Loslassen lernen: Dirk Darmstaedter, früher bei den Jeremy Days, dann Boss von Tapete Records, konzentriert sich wieder aufs Musikmachen Foto: promo

Wenn es darum geht, die Geschichte des Pop in Deutschland zu erzählen, kommt man an Dirk Darmstaedter nicht vorbei. Der Hamburger, der an diesem Sonntag 50 wird, hat irgendwie immer schon mitgemischt, mal im Scheinwerferlicht, mal hinter den Kulissen. Und immer mit Gespür für guten Stil.

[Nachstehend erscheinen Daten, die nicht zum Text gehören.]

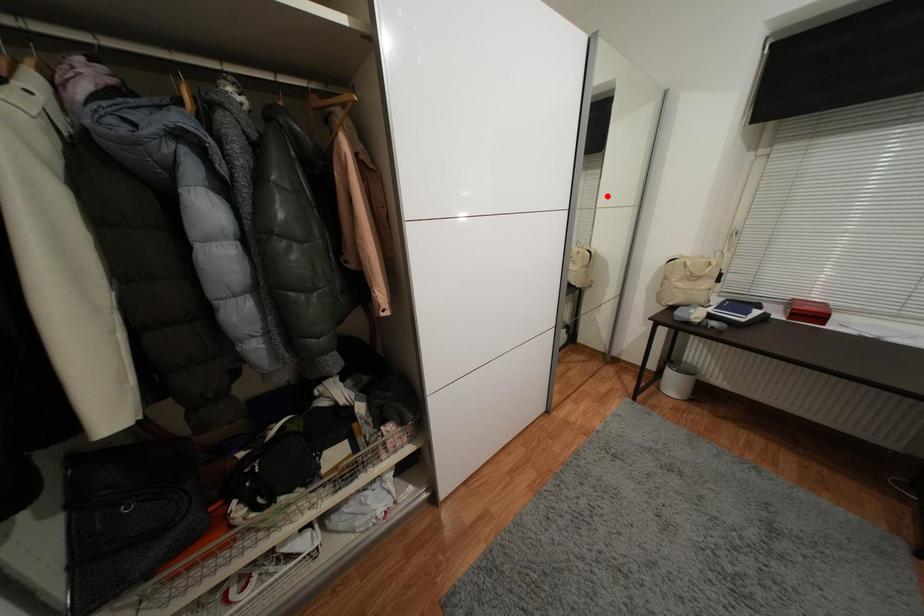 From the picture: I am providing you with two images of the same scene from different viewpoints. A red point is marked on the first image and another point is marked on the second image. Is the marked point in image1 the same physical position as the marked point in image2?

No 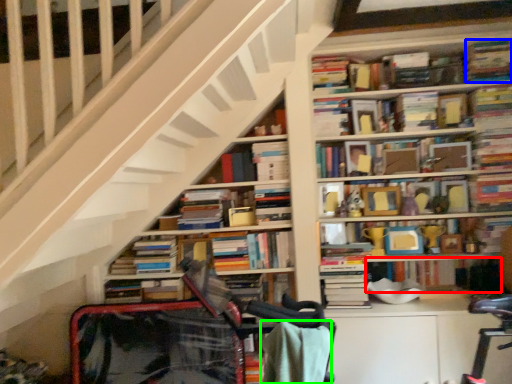 Question: Based on their relative distances, which object is farther from book (highlighted by a red box)? Choose from book (highlighted by a blue box) and blanket (highlighted by a green box).

Choices:
 (A) book
 (B) blanket

Answer: (B) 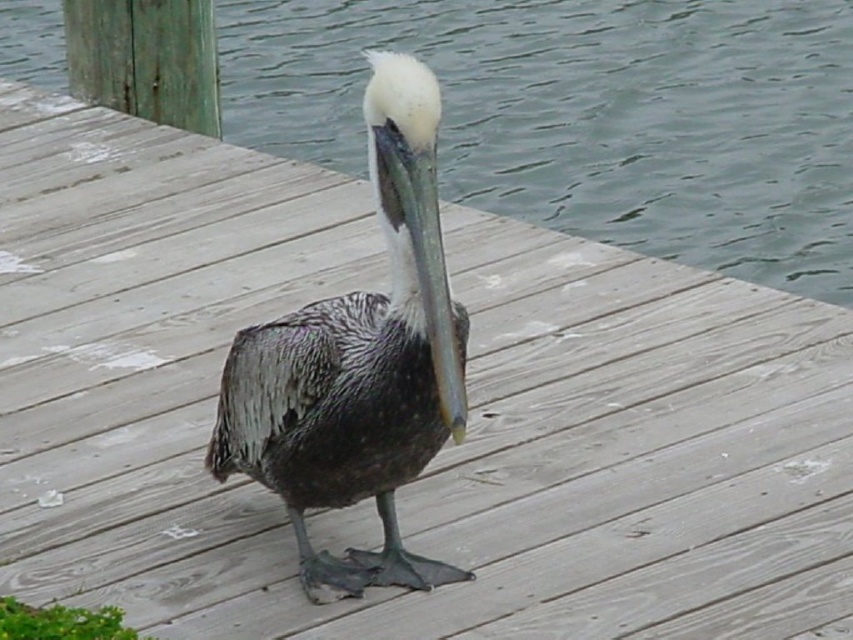 You are a photographer trying to capture the speckled feathered pelican at center and the clear water at center in a single shot. Since the pelican is on the dock, can you position yourself so that the pelican is to the left of the clear water in the frame?

Yes, since the clear water at center is to the right of the speckled feathered pelican at center, positioning yourself appropriately would allow the pelican to be on the left side of the frame with the water to its right, aligning with their actual spatial arrangement.

You are standing on the wooden dock and see the clear water at center and the speckled feathered pelican at center. Which object is located above the other?

The clear water at center is positioned over the speckled feathered pelican at center, meaning the water is above the pelican.

You are a birdwatcher standing on the wooden dock. You want to observe the speckled feathered pelican at center without getting your feet wet. Since the clear water at center is in front of you, can you step over it to reach the dry part of the dock behind?

The clear water at center has a greater height compared to the speckled feathered pelican at center. This means the water is higher than the pelican, so stepping over it might not be possible as the water level is elevated. You should avoid the area with clear water at center to keep your feet dry. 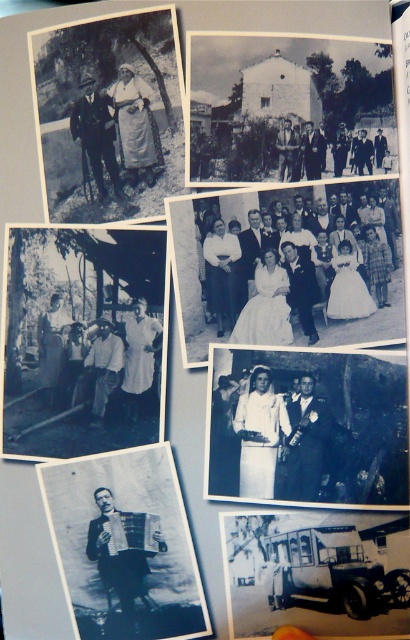 Based on the photo, you are a fashion designer who wants to display both the white satin dress at center and the black fabric accordion at center on a mannequin. Which item should you place on top to ensure visibility?

The white satin dress at center is taller than the black fabric accordion at center, so placing the white satin dress at center on top would ensure visibility.

You are a fashion designer who needs to place a white satin dress at center and a black fabric accordion at center on a runway. The runway is 8 inches wide. Can both items fit side by side without overlapping?

The white satin dress at center and black fabric accordion at center are 8.66 inches apart, which is wider than the runway width of 8 inches. Therefore, they cannot fit side by side without overlapping.

You are a fashion designer examining the white satin dress at center and the black fabric accordion at center displayed on a mannequin. Which item is positioned in front of the other?

The white satin dress at center is closer to the viewer than the black fabric accordion at center, so it is positioned in front of the black fabric accordion at center. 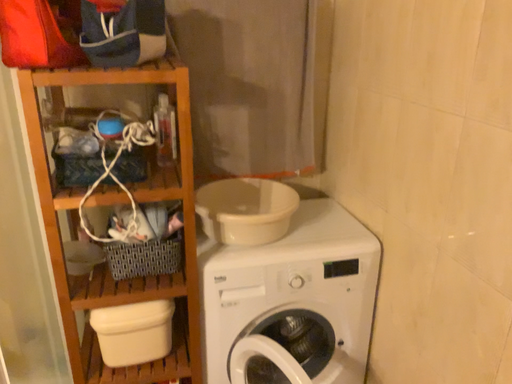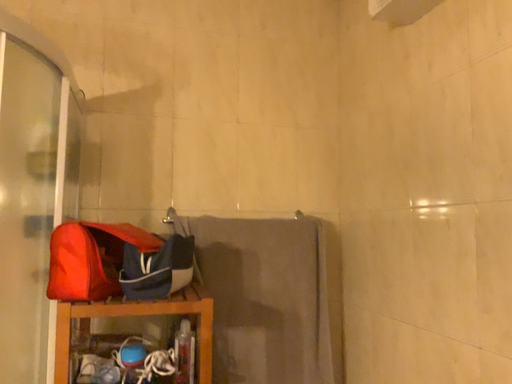 Question: Which way did the camera rotate in the video?

Choices:
 (A) rotated downward
 (B) rotated upward

Answer: (B) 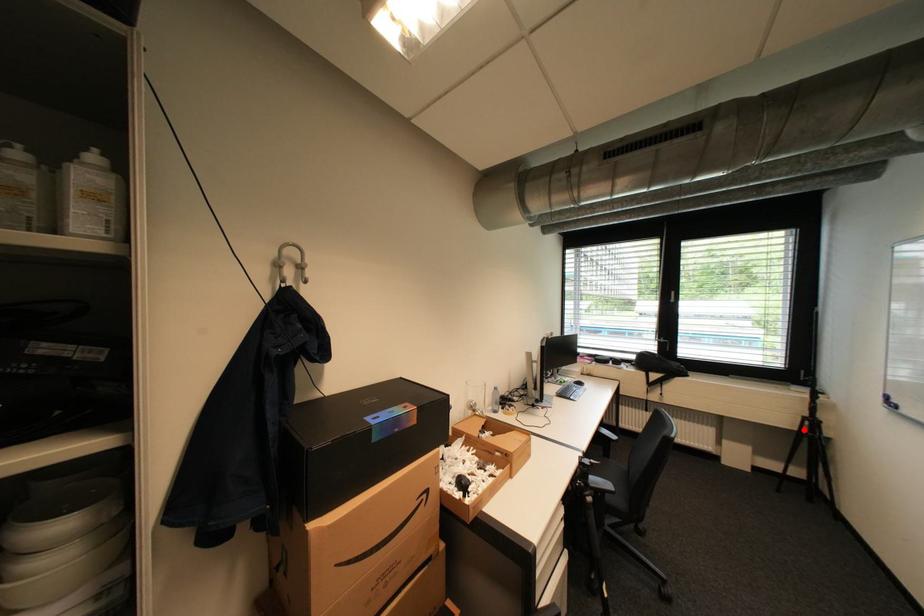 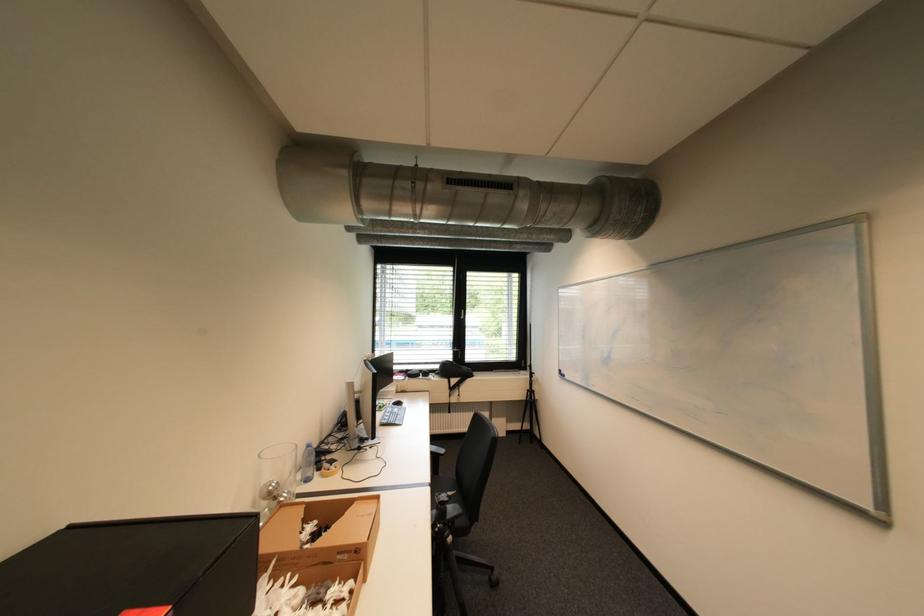 Question: I am providing you with two images of the same scene from different viewpoints. In image1, a red point is highlighted. Considering the same 3D point in image2, which of the following is correct?

Choices:
 (A) It is closer
 (B) It is farther

Answer: (B) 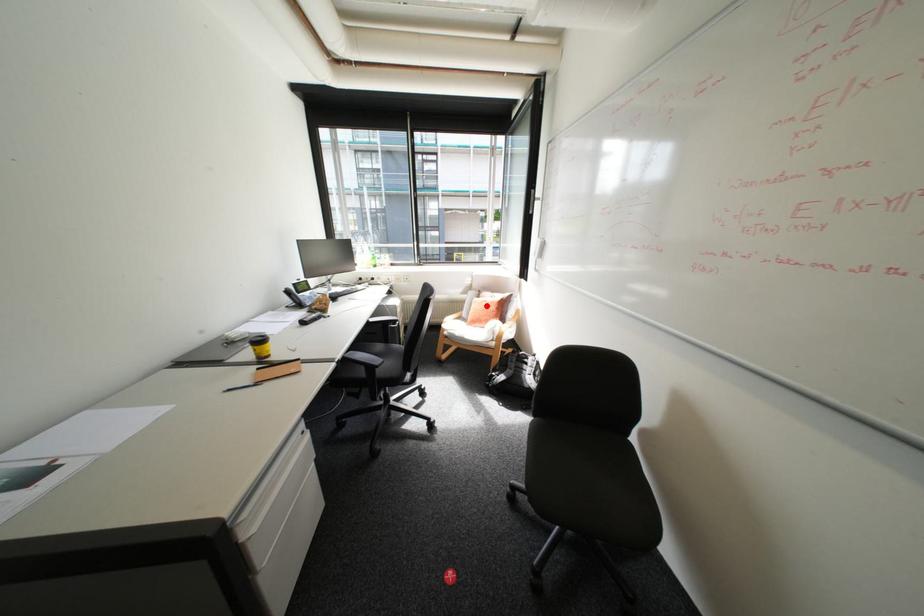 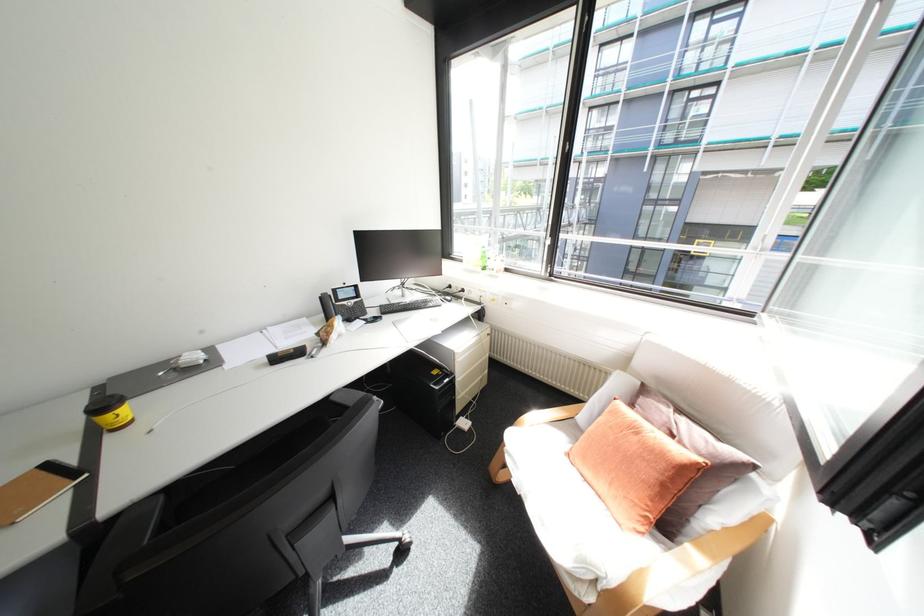 Find the pixel in the second image that matches the highlighted location in the first image.

(621, 428) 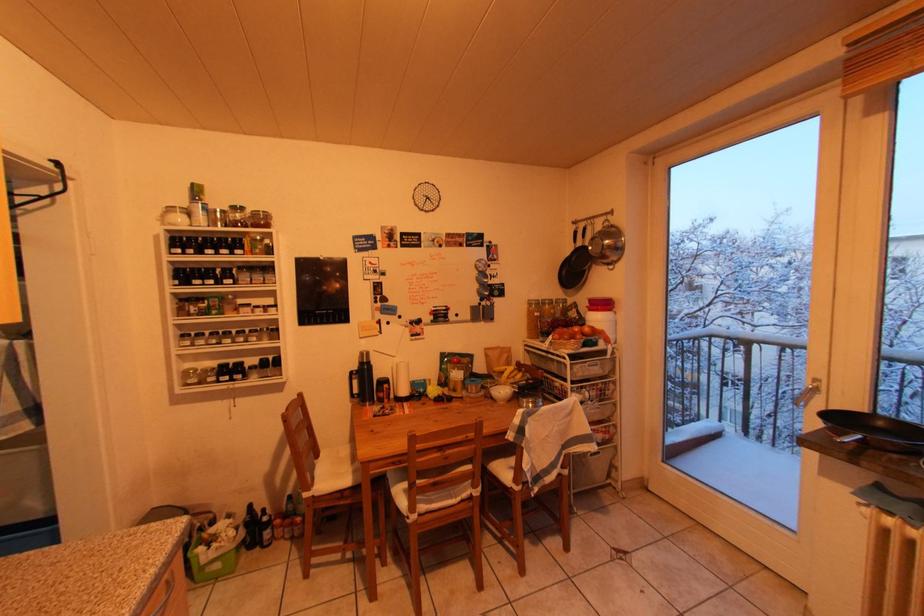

Hamburg/Stuttgart - Es ist einsam und trostlos an der Spitze. Für das Video seiner putzig-poppigen Single „Top Of The World“ hat sich Dirk Darmstaedter ausnahmsweise einen Schlips umgebunden. Er spielt einen Melancholiker, der durch Führungsetagen irrt, hat seinen 100-Dollar-Hundeblick aufgesetzt, glotzt verbissen-wehmütig in die Kamera. Und während um ihn herum Bürocholeriker ihre Arbeitsgeräte zertrümmern, singt er traurig: „Wenn du ganz oben angekommen bist, kannst du nicht einfach aufhören.“

Im wirklichen Leben ist Dirk Darmstaedter ein entspannt, fröhlicher Hanseat. Einer, dem man sein Alter – an diesem Sonntag wird er 50 – nicht anmerkt. Vielleicht auch, weil er ganz genau weiß, wie Aufhören, wie Loslassen geht. Gerade dann, wenn man oben angekommen ist. Zwölf Jahre lang war er Chef von Tapete Records. 2014 hat er beschlossen, dass das reicht. „Tapete fing als so eine Art Boutiquelabel für zwei, drei befreundete Künstler an. Zwölf Jahre später war Tapete über vierzig Bands, drei Festivals und ein Musikverlag“, sagt Darmstaedter.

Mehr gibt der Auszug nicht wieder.